What the task requires: Please set down the records below exactly as they appear.

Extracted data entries
==================================================
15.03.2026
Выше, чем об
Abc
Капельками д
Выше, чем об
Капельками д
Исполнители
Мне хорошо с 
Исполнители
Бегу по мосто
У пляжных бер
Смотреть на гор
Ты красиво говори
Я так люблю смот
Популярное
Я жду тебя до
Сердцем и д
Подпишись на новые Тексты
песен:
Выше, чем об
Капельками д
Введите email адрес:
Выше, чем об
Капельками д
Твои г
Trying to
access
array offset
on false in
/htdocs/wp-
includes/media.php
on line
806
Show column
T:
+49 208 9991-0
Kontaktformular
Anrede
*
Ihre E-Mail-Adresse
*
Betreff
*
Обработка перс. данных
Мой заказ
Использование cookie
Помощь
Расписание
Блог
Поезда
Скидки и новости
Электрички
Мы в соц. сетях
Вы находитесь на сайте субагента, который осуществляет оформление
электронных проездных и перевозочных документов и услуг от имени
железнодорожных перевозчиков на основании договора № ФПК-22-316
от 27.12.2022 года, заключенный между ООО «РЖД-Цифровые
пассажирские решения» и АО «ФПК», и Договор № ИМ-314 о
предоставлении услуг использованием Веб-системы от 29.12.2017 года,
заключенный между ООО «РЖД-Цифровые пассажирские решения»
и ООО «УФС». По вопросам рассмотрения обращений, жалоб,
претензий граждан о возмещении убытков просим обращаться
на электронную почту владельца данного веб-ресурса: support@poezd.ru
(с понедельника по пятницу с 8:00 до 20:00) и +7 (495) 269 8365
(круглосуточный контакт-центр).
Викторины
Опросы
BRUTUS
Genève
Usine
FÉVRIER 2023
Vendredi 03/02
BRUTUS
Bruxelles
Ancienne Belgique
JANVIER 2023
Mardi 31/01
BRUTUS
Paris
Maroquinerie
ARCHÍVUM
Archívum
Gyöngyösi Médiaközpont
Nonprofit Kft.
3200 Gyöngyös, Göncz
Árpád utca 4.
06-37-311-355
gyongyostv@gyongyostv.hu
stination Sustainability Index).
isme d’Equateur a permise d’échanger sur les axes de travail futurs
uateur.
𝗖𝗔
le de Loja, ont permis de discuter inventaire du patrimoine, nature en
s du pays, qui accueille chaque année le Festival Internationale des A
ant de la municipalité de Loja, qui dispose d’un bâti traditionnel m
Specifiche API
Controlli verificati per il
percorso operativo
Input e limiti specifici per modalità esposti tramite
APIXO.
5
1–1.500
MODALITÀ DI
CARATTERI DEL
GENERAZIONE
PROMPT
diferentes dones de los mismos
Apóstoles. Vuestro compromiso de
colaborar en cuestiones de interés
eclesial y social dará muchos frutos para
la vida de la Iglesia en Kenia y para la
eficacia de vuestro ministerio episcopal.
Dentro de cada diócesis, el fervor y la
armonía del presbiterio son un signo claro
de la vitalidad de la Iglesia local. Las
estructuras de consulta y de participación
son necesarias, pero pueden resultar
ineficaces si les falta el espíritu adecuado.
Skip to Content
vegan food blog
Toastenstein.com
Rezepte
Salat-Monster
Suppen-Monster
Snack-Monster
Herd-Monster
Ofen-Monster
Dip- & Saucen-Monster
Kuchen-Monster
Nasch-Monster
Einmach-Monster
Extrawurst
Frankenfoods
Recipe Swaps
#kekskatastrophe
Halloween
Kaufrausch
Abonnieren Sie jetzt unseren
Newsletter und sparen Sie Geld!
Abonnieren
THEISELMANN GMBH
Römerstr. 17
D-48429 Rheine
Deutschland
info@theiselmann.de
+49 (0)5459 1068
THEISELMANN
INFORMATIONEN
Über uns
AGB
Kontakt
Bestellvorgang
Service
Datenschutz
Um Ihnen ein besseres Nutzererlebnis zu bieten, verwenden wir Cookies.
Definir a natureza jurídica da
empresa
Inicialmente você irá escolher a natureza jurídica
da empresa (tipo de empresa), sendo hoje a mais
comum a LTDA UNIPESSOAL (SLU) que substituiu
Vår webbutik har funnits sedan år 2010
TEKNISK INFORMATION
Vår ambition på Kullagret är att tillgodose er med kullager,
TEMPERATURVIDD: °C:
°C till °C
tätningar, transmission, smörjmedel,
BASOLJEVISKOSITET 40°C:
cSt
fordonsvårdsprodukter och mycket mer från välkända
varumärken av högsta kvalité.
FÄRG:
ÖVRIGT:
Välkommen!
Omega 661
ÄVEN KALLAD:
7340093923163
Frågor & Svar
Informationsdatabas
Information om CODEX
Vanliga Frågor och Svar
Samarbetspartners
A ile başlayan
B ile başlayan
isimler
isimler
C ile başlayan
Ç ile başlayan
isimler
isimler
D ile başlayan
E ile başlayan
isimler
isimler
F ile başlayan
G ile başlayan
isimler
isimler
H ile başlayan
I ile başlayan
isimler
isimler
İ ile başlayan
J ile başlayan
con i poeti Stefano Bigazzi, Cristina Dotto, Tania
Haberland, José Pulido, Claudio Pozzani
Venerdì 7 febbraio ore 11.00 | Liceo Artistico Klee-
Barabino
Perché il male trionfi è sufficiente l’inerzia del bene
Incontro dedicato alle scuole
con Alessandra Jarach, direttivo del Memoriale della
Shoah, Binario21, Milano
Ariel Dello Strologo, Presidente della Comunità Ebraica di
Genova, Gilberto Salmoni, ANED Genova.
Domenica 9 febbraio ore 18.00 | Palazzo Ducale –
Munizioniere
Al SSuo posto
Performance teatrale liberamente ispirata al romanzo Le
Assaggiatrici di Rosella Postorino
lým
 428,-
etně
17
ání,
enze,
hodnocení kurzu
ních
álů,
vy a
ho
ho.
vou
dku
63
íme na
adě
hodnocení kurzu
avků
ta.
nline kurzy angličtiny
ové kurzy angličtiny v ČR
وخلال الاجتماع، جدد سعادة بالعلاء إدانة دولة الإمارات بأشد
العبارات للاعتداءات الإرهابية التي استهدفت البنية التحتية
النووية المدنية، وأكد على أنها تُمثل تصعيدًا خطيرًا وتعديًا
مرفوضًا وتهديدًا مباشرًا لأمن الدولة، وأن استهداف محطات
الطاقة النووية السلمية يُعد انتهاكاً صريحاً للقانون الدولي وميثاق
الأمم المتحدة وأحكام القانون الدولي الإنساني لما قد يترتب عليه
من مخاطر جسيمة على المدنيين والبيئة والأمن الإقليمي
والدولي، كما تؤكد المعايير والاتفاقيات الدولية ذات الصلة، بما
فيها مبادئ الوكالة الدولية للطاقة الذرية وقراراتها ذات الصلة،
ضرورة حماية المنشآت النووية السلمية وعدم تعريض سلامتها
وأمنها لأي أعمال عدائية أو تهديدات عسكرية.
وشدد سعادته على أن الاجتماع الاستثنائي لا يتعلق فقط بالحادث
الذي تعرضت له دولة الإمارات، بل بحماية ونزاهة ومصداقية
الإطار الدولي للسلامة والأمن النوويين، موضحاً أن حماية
==================================================
Reply to the task:
15.03.2026
Выше, чем об
Abc
Капельками д
Выше, чем об
Капельками д
Исполнители
Мне хорошо с 
Исполнители
Бегу по мосто
У пляжных бер
Смотреть на гор
Ты красиво говори
Я так люблю смот
Популярное
Я жду тебя до
Сердцем и д
Подпишись на новые Тексты
песен:
Выше, чем об
Капельками д
Введите email адрес:
Выше, чем об
Капельками д
Твои г
Trying to
access
array offset
on false in
/htdocs/wp-
includes/media.php
on line
806
Show column
T:
+49 208 9991-0
Kontaktformular
Anrede
*
Ihre E-Mail-Adresse
*
Betreff
*
Обработка перс. данных
Мой заказ
Использование cookie
Помощь
Расписание
Блог
Поезда
Скидки и новости
Электрички
Мы в соц. сетях
Вы находитесь на сайте субагента, который осуществляет оформление
электронных проездных и перевозочных документов и услуг от имени
железнодорожных перевозчиков на основании договора № ФПК-22-316
от 27.12.2022 года, заключенный между ООО «РЖД-Цифровые
пассажирские решения» и АО «ФПК», и Договор № ИМ-314 о
предоставлении услуг использованием Веб-системы от 29.12.2017 года,
заключенный между ООО «РЖД-Цифровые пассажирские решения»
и ООО «УФС». По вопросам рассмотрения обращений, жалоб,
претензий граждан о возмещении убытков просим обращаться
на электронную почту владельца данного веб-ресурса: support@poezd.ru
(с понедельника по пятницу с 8:00 до 20:00) и +7 (495) 269 8365
(круглосуточный контакт-центр).
Викторины
Опросы
BRUTUS
Genève
Usine
FÉVRIER 2023
Vendredi 03/02
BRUTUS
Bruxelles
Ancienne Belgique
JANVIER 2023
Mardi 31/01
BRUTUS
Paris
Maroquinerie
ARCHÍVUM
Archívum
Gyöngyösi Médiaközpont
Nonprofit Kft.
3200 Gyöngyös, Göncz
Árpád utca 4.
06-37-311-355
gyongyostv@gyongyostv.hu
stination Sustainability Index).
isme d’Equateur a permise d’échanger sur les axes de travail futurs
uateur.
𝗖𝗔
le de Loja, ont permis de discuter inventaire du patrimoine, nature en
s du pays, qui accueille chaque année le Festival Internationale des A
ant de la municipalité de Loja, qui dispose d’un bâti traditionnel m
Specifiche API
Controlli verificati per il
percorso operativo
Input e limiti specifici per modalità esposti tramite
APIXO.
5
1–1.500
MODALITÀ DI
CARATTERI DEL
GENERAZIONE
PROMPT
diferentes dones de los mismos
Apóstoles. Vuestro compromiso de
colaborar en cuestiones de interés
eclesial y social dará muchos frutos para
la vida de la Iglesia en Kenia y para la
eficacia de vuestro ministerio episcopal.
Dentro de cada diócesis, el fervor y la
armonía del presbiterio son un signo claro
de la vitalidad de la Iglesia local. Las
estructuras de consulta y de participación
son necesarias, pero pueden resultar
ineficaces si les falta el espíritu adecuado.
Skip to Content
vegan food blog
Toastenstein.com
Rezepte
Salat-Monster
Suppen-Monster
Snack-Monster
Herd-Monster
Ofen-Monster
Dip- & Saucen-Monster
Kuchen-Monster
Nasch-Monster
Einmach-Monster
Extrawurst
Frankenfoods
Recipe Swaps
#kekskatastrophe
Halloween
Kaufrausch
Abonnieren Sie jetzt unseren
Newsletter und sparen Sie Geld!
Abonnieren
THEISELMANN GMBH
Römerstr. 17
D-48429 Rheine
Deutschland
info@theiselmann.de
+49 (0)5459 1068
THEISELMANN
INFORMATIONEN
Über uns
AGB
Kontakt
Bestellvorgang
Service
Datenschutz
Um Ihnen ein besseres Nutzererlebnis zu bieten, verwenden wir Cookies.
Definir a natureza jurídica da
empresa
Inicialmente você irá escolher a natureza jurídica
da empresa (tipo de empresa), sendo hoje a mais
comum a LTDA UNIPESSOAL (SLU) que substituiu
Vår webbutik har funnits sedan år 2010
TEKNISK INFORMATION
Vår ambition på Kullagret är att tillgodose er med kullager,
TEMPERATURVIDD: °C:
°C till °C
tätningar, transmission, smörjmedel,
BASOLJEVISKOSITET 40°C:
cSt
fordonsvårdsprodukter och mycket mer från välkända
varumärken av högsta kvalité.
FÄRG:
ÖVRIGT:
Välkommen!
Omega 661
ÄVEN KALLAD:
7340093923163
Frågor & Svar
Informationsdatabas
Information om CODEX
Vanliga Frågor och Svar
Samarbetspartners
A ile başlayan
B ile başlayan
isimler
isimler
C ile başlayan
Ç ile başlayan
isimler
isimler
D ile başlayan
E ile başlayan
isimler
isimler
F ile başlayan
G ile başlayan
isimler
isimler
H ile başlayan
I ile başlayan
isimler
isimler
İ ile başlayan
J ile başlayan
con i poeti Stefano Bigazzi, Cristina Dotto, Tania
Haberland, José Pulido, Claudio Pozzani
Venerdì 7 febbraio ore 11.00 | Liceo Artistico Klee-
Barabino
Perché il male trionfi è sufficiente l’inerzia del bene
Incontro dedicato alle scuole
con Alessandra Jarach, direttivo del Memoriale della
Shoah, Binario21, Milano
Ariel Dello Strologo, Presidente della Comunità Ebraica di
Genova, Gilberto Salmoni, ANED Genova.
Domenica 9 febbraio ore 18.00 | Palazzo Ducale –
Munizioniere
Al SSuo posto
Performance teatrale liberamente ispirata al romanzo Le
Assaggiatrici di Rosella Postorino
lým
 428,-
etně
17
ání,
enze,
hodnocení kurzu
ních
álů,
vy a
ho
ho.
vou
dku
63
íme na
adě
hodnocení kurzu
avků
ta.
nline kurzy angličtiny
ové kurzy angličtiny v ČR
وخلال الاجتماع، جدد سعادة بالعلاء إدانة دولة الإمارات بأشد
العبارات للاعتداءات الإرهابية التي استهدفت البنية التحتية
النووية المدنية، وأكد على أنها تُمثل تصعيدًا خطيرًا وتعديًا
مرفوضًا وتهديدًا مباشرًا لأمن الدولة، وأن استهداف محطات
الطاقة النووية السلمية يُعد انتهاكاً صريحاً للقانون الدولي وميثاق
الأمم المتحدة وأحكام القانون الدولي الإنساني لما قد يترتب عليه
من مخاطر جسيمة على المدنيين والبيئة والأمن الإقليمي
والدولي، كما تؤكد المعايير والاتفاقيات الدولية ذات الصلة، بما
فيها مبادئ الوكالة الدولية للطاقة الذرية وقراراتها ذات الصلة،
ضرورة حماية المنشآت النووية السلمية وعدم تعريض سلامتها
وأمنها لأي أعمال عدائية أو تهديدات عسكرية.
وشدد سعادته على أن الاجتماع الاستثنائي لا يتعلق فقط بالحادث
الذي تعرضت له دولة الإمارات، بل بحماية ونزاهة ومصداقية
الإطار الدولي للسلامة والأمن النوويين، موضحاً أن حماية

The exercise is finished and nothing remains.